══ RECORDED DATA
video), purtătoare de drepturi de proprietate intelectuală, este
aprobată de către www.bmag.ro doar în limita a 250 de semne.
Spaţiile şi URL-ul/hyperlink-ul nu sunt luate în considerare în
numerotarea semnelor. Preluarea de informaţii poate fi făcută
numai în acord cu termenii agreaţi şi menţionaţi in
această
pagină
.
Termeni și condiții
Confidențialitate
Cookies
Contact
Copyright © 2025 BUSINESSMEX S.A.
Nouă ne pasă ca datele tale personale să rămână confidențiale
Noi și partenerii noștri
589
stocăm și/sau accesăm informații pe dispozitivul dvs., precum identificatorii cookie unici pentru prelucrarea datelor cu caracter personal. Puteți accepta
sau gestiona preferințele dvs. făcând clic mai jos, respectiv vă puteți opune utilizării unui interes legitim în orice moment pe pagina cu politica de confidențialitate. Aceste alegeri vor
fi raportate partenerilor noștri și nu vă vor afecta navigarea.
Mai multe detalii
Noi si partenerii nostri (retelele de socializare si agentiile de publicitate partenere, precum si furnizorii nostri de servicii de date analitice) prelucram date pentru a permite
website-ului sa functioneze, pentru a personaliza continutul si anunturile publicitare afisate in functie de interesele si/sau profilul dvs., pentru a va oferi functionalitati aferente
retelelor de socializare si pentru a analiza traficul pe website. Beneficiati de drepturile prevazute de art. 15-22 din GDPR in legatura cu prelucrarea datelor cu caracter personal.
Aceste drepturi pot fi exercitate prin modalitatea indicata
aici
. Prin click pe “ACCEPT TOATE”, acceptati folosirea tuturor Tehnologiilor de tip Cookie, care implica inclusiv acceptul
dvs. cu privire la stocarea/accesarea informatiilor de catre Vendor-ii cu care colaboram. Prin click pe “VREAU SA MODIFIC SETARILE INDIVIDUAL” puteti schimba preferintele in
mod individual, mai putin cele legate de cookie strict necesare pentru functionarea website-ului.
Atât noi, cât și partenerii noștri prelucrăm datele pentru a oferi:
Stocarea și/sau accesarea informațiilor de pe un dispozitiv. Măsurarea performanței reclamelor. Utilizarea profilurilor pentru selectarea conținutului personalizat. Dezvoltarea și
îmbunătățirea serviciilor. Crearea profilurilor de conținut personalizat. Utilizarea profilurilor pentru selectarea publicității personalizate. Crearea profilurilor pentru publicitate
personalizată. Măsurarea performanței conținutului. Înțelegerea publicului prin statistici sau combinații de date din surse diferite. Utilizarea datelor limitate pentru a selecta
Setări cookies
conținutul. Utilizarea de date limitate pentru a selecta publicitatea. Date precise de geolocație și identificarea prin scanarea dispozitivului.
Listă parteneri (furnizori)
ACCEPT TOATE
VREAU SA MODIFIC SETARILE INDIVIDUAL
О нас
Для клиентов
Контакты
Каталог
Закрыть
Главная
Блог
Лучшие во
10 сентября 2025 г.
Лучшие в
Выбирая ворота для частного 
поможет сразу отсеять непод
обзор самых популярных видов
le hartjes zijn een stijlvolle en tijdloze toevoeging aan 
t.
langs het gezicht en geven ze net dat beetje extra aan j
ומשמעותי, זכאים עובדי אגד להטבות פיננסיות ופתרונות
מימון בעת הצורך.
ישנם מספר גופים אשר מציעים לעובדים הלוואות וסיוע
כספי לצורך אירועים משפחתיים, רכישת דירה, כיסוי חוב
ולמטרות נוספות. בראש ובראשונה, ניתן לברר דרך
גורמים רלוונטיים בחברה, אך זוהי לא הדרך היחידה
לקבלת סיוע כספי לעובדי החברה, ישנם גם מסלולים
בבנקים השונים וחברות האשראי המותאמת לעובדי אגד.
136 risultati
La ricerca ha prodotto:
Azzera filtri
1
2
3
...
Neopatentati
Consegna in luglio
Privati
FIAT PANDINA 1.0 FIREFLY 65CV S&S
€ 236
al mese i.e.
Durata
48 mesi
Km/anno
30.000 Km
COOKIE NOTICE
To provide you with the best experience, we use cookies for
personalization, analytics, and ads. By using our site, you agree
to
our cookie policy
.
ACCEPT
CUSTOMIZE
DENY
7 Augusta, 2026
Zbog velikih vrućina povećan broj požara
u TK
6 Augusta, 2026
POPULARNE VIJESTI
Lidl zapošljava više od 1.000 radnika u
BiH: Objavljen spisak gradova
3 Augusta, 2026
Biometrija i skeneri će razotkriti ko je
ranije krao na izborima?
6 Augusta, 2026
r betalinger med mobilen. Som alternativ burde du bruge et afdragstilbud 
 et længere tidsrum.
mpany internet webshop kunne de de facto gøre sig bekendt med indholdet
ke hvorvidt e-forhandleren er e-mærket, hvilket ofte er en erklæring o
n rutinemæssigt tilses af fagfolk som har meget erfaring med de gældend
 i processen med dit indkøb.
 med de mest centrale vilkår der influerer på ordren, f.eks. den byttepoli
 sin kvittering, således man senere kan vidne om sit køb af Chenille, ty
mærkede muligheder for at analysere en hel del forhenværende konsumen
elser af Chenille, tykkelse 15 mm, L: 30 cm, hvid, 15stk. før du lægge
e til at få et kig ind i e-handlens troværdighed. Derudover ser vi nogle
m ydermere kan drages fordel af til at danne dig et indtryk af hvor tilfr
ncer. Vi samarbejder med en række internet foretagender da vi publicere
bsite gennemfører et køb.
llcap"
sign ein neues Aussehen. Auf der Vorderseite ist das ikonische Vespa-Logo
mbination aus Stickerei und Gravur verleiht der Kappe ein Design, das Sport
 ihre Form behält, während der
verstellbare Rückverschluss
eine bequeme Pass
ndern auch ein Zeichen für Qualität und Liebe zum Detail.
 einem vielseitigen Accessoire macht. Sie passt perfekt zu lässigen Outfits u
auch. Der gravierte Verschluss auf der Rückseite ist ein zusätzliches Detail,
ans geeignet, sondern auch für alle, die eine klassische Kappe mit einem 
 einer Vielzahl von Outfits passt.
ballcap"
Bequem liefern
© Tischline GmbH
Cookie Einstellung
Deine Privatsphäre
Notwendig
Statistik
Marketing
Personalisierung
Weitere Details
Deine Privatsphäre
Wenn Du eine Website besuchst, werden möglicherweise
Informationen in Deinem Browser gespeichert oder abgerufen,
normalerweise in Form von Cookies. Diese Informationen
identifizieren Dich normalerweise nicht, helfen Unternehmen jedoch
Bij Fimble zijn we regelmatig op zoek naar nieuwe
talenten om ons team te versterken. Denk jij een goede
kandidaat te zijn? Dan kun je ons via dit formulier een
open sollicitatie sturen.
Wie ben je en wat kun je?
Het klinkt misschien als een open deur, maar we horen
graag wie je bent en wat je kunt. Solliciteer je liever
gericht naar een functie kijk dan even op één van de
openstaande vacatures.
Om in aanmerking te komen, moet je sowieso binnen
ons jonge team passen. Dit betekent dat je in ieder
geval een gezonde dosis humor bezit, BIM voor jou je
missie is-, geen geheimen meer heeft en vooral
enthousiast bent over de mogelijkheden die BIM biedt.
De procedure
════
PROBLEM TO WORK ON:
Which lines of the entries above contain the string "VREAU"? Copy each one.

ANSWER TO THIS PROBLEM:
dvs. cu privire la stocarea/accesarea informatiilor de catre Vendor-ii cu care colaboram. Prin click pe “VREAU SA MODIFIC SETARILE INDIVIDUAL” puteti schimba preferintele in
VREAU SA MODIFIC SETARILE INDIVIDUAL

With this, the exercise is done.